Take a closer look. A few of your beautiful flowers, as well as those beastly weeds, could bring some zing to your daily cuisine. From square-stemmed mints for your juleps to Queen Anne's lace, carrot's wild cousin, you may discover some surprises.
Floral bouquets are great for the table, but some blossoms are tasty, too. Consider a few:
■ Nasturtium Vibrant. The hot-orange, yellow, and red petals of this annual favorite, easily grown from seed, have a peppery taste, and form a natural canapé-sized pocket which can be stuffed uncooked with a filling like tuna salad.
■ Borage Delicate. These star-shaped blue flowers can be candied for decorating pastries, or added fresh with small new leaves to green salads for a melon-like flavor.
■ Anise hyssop. Spikes of this small purple perennial flowers have a strong licorice taste.
■ Marigold Deep. The yellow ray-petals of pot marigolds are a saffron substitute, as well as colorful sprinkle in salads and atop soups.
■ Pansy. These little yellow, white and purple spring beauties are sweet floating in a cool drink, or sprinkled on top of a fruit salad. Rose petals also can be used this way.
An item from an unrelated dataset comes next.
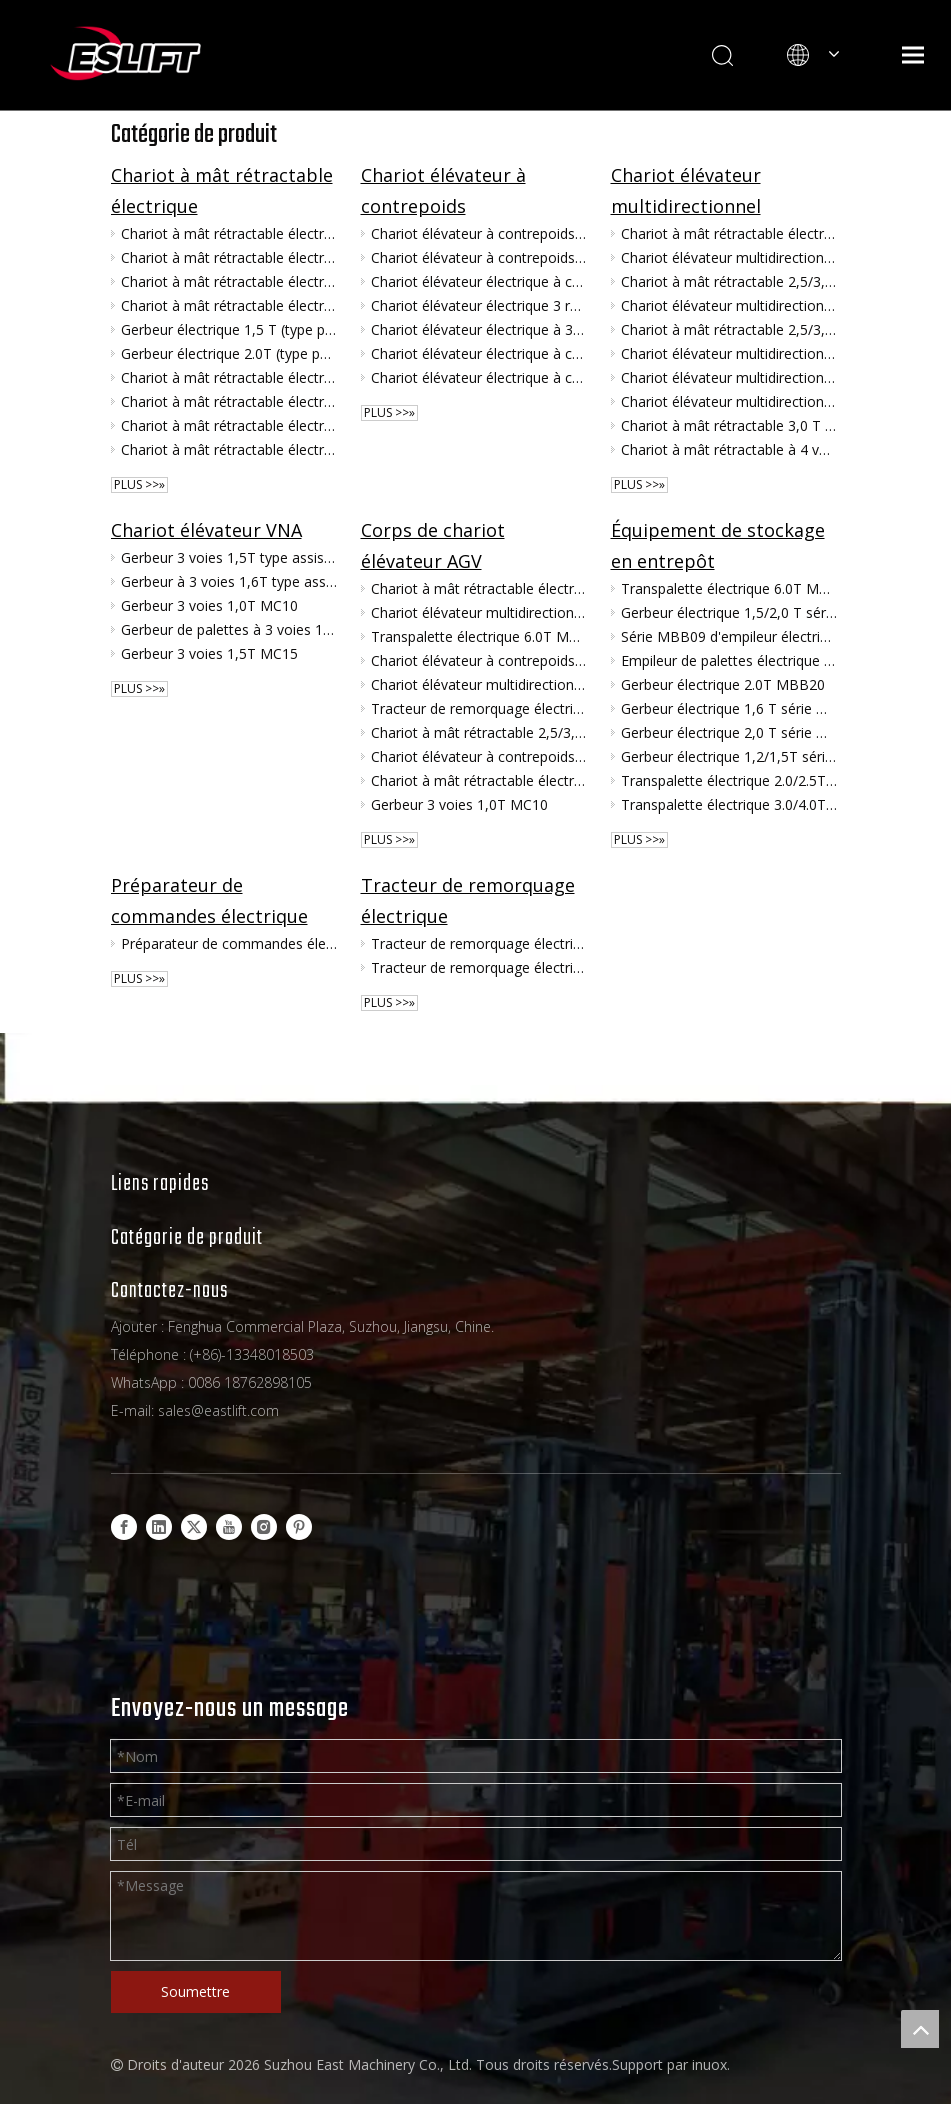 This screenshot has height=2104, width=951. Describe the element at coordinates (920, 2029) in the screenshot. I see `top` at that location.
■ Bee balm. Glowing purple or red, these tall fragrant flowers have a taste reminiscent of Earl Grey tea.
■ Garlic chives. In late summer, starburst spheres of tiny white garlic-flavored flowers bloom atop two-foot bulb stalks in patches. Sprinkle them in salads, soups and dips.
■ Daylily, squash and pumpkin blossoms. Snack on fresh petals; stir-fry or stuff with cheese and batter fry buds for light summer appetizers.
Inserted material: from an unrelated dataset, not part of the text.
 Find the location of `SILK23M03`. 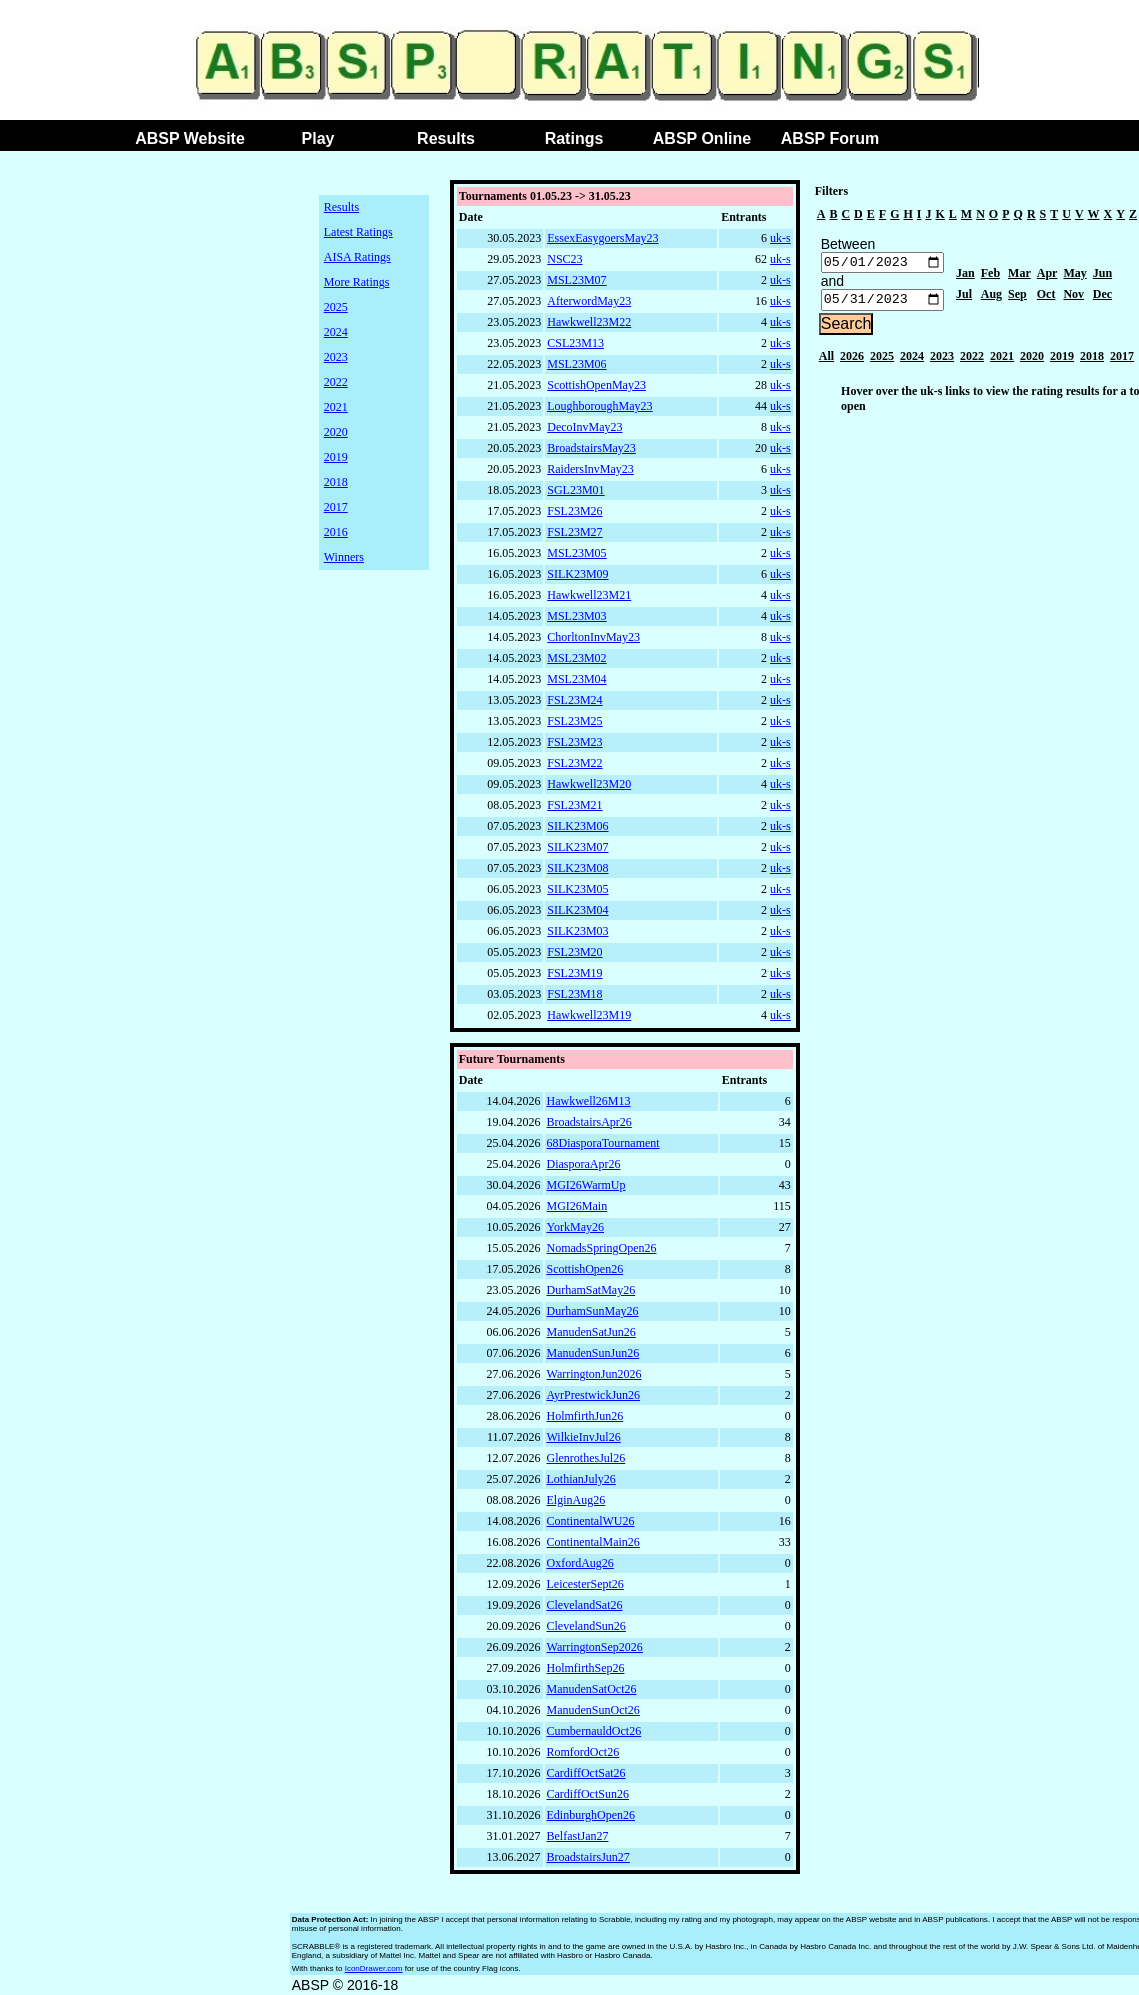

Dandelion, common violet and purslane are weeds that spring up everywhere. Tender young dandelion and violet leaves, as well as their flowers, can be eaten fresh in salads. Lesser known, but easily found, is purslane. Lexington Farmers Market vendor Mark Henkle of Henkle's Herbs and Heirlooms finds that purslane is particularly plentiful this year.
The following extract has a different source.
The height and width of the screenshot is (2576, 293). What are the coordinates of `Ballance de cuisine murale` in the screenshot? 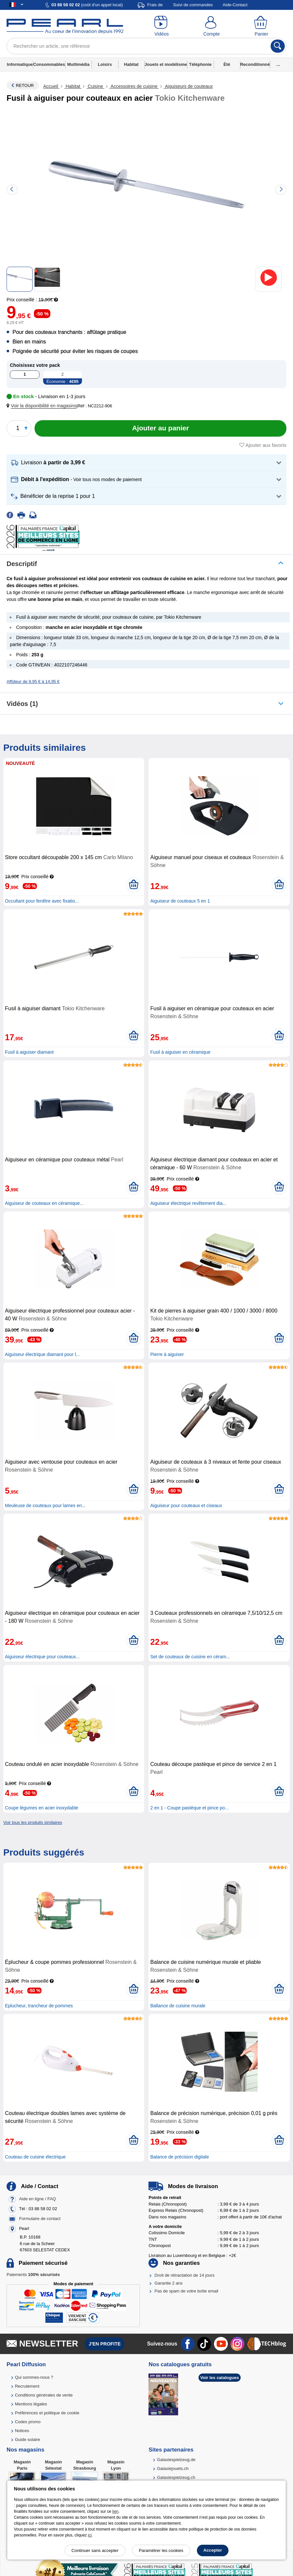 It's located at (177, 2005).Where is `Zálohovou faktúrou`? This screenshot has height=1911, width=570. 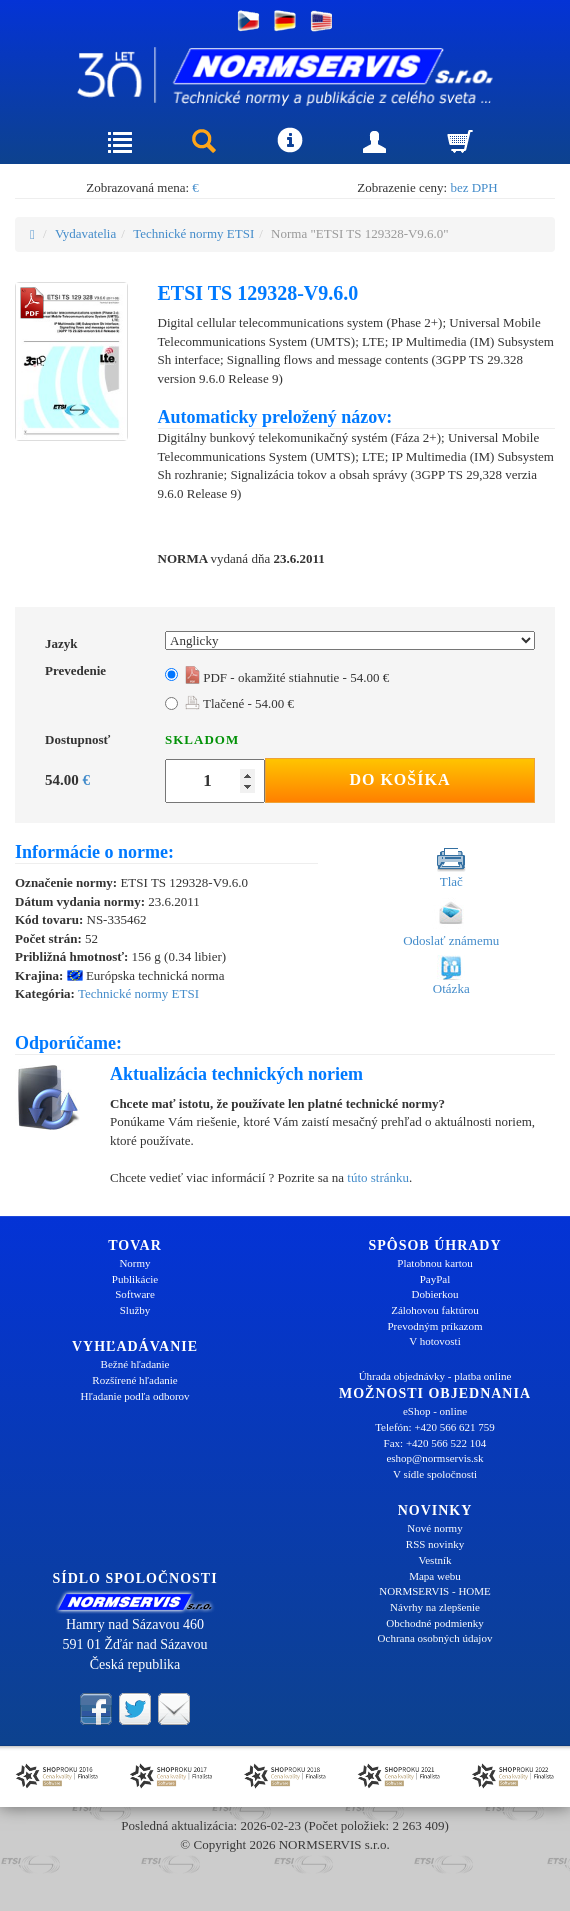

"You walk down tomato rows and it's everywhere," he says. Henkle adds that because it's high in Omega-3 fatty acids, purslane is in demand as a healthy food choice.
Progressive local chefs have a few ideas about using these greens, too.
"I like the bitterness that most 'backyard greens' bring, but there are a few that you should pay closer attention to," says chef John Foster, culinary chair at Sullivan University's Lexington campus.
"One of the best is purslane which has texture, moisture and flavor all tied up in a tidy package. Most greens suffer from wilt once they are harvested; they just don't present enough volume to retain the moisture. Purslane is moderately spicy, reminiscent of rocket or arugula, meaty like watercress, which is another favorite, and hardy enough to stand up to sauté, cream sauces and even a braise," he said.
Chef Mark Jensen, whose Fork in the Road Mobile Galley food truck is renowned for serving innovative and well-crafted cuisine, uses purslane as a fresh component.
"I simply add the leaves near the end, as the dish comes together. Its acidity or sourness and succulent-like texture is a great counterpoint in a dish that is heavier in umami, brine, and/or sweet," he said.
"I find it's best to treat an ingredient less as a garnish and more as an integral component. Let purslane's natural tart qualities add depth to an otherwise unbalanced dish," said Jensen, who is currently renovating space for a restaurant, the Middle Fork Kitchen Bar, at the historic James Pepper Distillery on Manchester Street.
It's best to do some research to ascertain which plants are edible and which are not. Identify carefully, as some plants are poisonous.
Even if a particular plant is edible, you may not like its taste, and as with any food, certain individuals may have allergies to them. Take small bites at first. Avoid eating plants that have had long-lasting pesticide, herbicide and other chemical treatments, and those which may have been contaminated by animal waste or unclean water. Flowers from commercial florists should be avoided unless you know they are untreated.